◆ Records provided

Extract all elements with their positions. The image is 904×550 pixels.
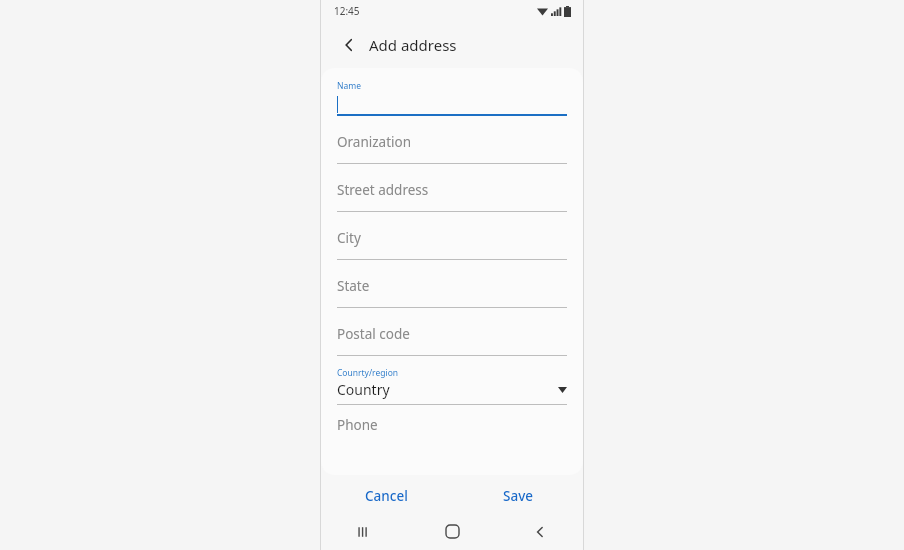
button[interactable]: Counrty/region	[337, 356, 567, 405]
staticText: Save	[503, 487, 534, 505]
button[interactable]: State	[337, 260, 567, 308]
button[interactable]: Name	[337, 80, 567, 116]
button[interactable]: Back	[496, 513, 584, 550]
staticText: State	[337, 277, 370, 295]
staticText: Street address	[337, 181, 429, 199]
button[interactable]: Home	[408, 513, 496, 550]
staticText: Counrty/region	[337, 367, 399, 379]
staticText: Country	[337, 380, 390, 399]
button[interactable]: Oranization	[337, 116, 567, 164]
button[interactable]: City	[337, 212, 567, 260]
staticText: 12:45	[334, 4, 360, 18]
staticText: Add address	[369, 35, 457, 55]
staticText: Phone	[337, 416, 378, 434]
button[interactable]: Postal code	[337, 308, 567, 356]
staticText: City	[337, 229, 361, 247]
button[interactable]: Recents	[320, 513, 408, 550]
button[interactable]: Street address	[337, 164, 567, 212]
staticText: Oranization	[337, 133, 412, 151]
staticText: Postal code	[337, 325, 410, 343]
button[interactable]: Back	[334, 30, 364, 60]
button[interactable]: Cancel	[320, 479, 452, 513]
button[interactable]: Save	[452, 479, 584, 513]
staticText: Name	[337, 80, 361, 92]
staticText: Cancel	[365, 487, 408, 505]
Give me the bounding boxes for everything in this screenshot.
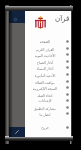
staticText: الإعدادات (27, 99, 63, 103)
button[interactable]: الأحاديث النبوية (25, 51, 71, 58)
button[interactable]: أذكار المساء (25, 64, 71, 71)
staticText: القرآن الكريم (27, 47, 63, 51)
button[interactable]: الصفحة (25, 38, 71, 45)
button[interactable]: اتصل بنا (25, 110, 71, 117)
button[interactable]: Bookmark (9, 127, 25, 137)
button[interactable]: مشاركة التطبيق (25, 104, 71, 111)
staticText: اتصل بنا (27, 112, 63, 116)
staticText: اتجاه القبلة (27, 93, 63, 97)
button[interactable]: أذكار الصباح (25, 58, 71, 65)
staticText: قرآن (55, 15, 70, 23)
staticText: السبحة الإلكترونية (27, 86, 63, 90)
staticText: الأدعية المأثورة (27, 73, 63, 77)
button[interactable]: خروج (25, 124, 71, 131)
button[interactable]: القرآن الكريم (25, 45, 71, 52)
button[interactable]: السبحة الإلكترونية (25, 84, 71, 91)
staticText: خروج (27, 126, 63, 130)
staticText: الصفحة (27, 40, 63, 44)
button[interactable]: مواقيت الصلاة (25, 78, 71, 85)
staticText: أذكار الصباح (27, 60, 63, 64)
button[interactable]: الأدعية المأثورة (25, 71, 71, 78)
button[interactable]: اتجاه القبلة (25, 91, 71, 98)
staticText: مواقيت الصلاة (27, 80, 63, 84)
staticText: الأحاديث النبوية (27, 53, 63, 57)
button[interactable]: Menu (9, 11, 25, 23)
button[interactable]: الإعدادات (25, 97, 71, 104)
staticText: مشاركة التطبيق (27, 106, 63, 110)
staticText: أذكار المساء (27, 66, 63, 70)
* * *
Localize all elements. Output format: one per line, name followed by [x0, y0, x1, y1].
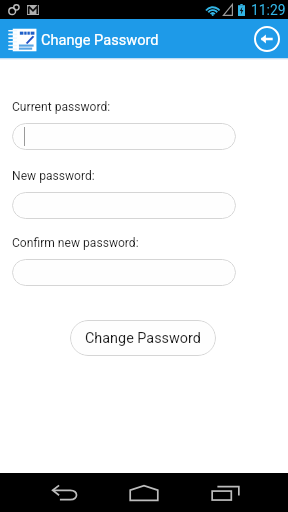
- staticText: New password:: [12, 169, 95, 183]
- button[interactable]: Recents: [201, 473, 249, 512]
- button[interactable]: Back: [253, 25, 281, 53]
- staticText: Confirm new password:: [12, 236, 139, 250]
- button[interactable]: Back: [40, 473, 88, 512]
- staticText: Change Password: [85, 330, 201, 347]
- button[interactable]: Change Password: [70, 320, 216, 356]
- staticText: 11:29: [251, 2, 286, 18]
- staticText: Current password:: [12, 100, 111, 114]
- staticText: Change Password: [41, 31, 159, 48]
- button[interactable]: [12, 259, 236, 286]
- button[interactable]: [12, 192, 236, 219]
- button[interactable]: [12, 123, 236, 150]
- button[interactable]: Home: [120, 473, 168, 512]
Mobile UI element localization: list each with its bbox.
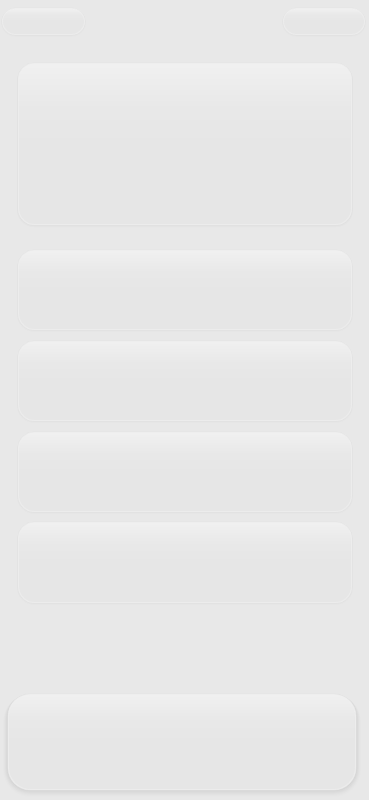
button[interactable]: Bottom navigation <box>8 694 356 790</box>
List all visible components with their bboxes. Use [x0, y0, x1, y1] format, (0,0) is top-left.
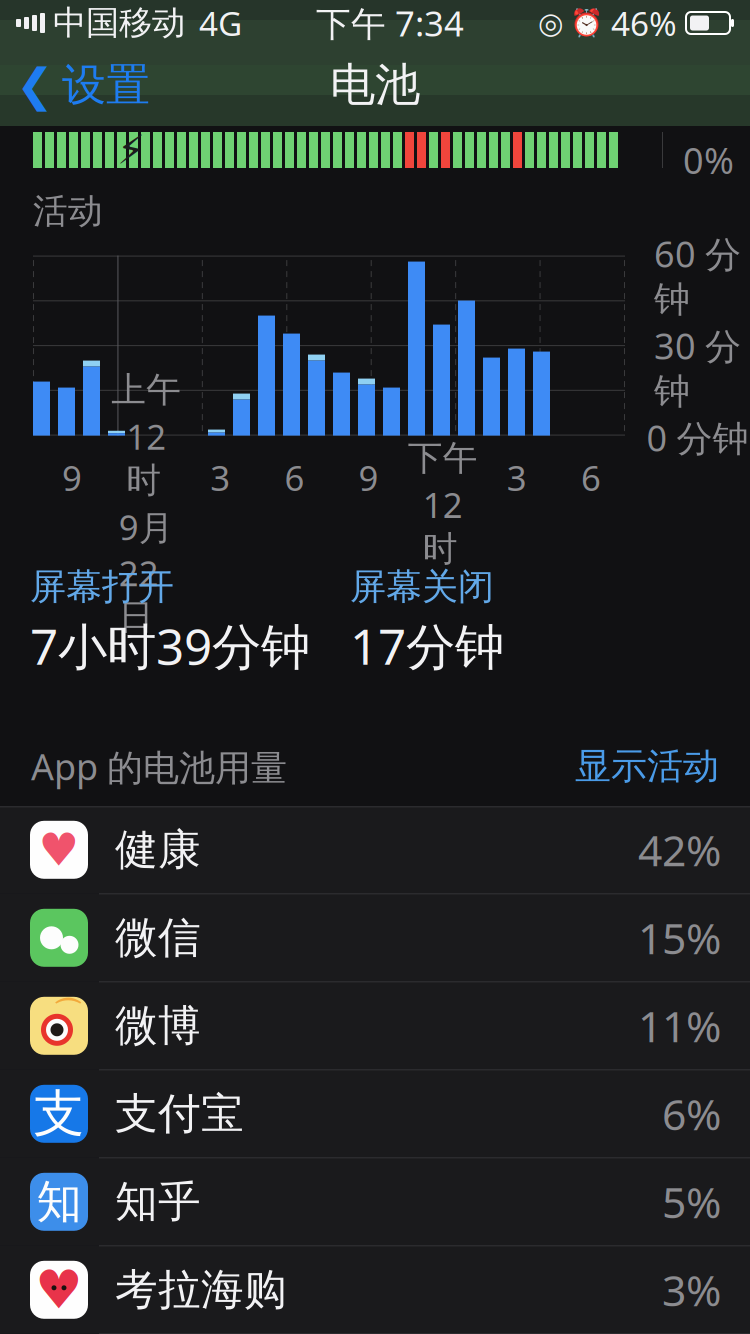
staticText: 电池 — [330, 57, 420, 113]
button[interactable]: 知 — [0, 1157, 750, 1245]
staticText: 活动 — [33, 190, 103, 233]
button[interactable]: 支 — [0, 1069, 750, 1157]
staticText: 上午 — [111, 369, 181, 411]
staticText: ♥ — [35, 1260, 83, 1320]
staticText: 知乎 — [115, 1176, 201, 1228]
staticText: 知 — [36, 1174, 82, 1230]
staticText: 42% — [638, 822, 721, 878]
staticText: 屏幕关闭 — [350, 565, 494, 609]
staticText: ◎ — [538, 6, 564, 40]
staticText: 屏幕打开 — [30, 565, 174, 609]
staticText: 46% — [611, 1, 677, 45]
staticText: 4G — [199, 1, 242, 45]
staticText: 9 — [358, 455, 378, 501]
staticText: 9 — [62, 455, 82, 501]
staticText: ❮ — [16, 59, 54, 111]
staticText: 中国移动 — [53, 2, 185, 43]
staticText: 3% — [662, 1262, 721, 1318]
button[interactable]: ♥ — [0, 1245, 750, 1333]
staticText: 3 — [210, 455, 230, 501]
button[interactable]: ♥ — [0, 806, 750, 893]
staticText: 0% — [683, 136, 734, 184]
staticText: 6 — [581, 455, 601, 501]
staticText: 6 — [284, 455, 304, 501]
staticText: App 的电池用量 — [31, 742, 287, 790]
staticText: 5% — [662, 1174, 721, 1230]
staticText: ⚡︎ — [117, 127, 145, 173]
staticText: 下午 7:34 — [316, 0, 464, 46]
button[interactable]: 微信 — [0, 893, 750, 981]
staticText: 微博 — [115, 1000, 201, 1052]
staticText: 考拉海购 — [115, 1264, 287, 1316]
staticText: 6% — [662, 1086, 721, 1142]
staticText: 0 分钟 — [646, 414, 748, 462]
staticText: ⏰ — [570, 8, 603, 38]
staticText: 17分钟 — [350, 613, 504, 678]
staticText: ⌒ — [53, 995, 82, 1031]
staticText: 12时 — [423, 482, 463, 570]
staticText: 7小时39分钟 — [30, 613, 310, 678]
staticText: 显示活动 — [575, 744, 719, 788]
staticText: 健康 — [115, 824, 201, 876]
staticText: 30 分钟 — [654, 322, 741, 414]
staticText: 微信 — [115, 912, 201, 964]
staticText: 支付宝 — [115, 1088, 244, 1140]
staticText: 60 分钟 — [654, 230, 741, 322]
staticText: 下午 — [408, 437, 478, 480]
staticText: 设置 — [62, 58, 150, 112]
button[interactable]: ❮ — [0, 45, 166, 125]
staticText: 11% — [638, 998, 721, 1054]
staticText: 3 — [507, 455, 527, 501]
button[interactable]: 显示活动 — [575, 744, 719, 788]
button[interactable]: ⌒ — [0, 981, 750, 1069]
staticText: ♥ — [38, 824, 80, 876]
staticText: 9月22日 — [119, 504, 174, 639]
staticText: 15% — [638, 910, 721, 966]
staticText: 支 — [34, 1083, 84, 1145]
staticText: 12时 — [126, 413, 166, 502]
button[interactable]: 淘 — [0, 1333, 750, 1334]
---
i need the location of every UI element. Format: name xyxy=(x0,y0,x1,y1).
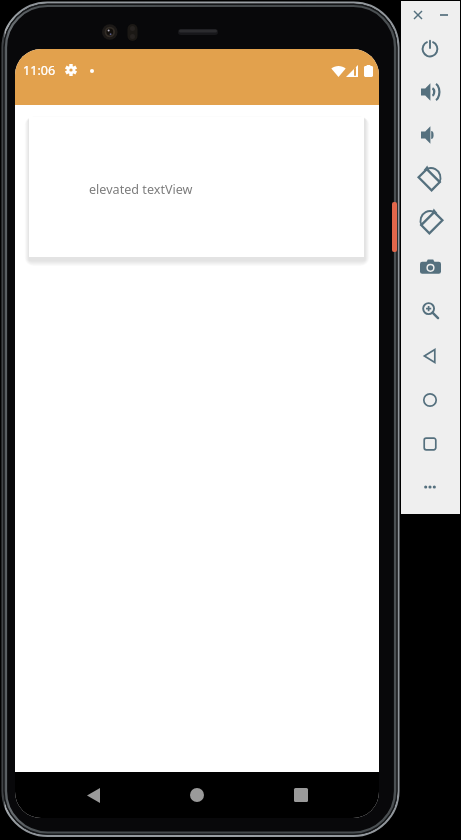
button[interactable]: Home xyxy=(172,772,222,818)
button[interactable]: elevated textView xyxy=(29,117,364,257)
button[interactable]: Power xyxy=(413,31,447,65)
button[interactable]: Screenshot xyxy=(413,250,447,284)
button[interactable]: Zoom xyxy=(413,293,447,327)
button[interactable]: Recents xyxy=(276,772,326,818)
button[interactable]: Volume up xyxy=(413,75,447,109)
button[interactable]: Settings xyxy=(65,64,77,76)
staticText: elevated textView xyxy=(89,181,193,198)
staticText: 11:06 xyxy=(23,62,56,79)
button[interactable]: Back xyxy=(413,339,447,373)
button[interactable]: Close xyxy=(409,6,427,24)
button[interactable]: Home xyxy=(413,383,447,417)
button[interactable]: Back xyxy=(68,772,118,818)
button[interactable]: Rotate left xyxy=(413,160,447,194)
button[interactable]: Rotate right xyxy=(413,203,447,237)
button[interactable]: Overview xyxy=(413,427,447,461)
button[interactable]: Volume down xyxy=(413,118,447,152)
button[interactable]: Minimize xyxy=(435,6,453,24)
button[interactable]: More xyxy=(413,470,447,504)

◆ What is being asked
In the material above, show every line where the word "Rotate" turns up.

◆ Response to the task
button[interactable]: Rotate left xyxy=(413,160,447,194)
button[interactable]: Rotate right xyxy=(413,203,447,237)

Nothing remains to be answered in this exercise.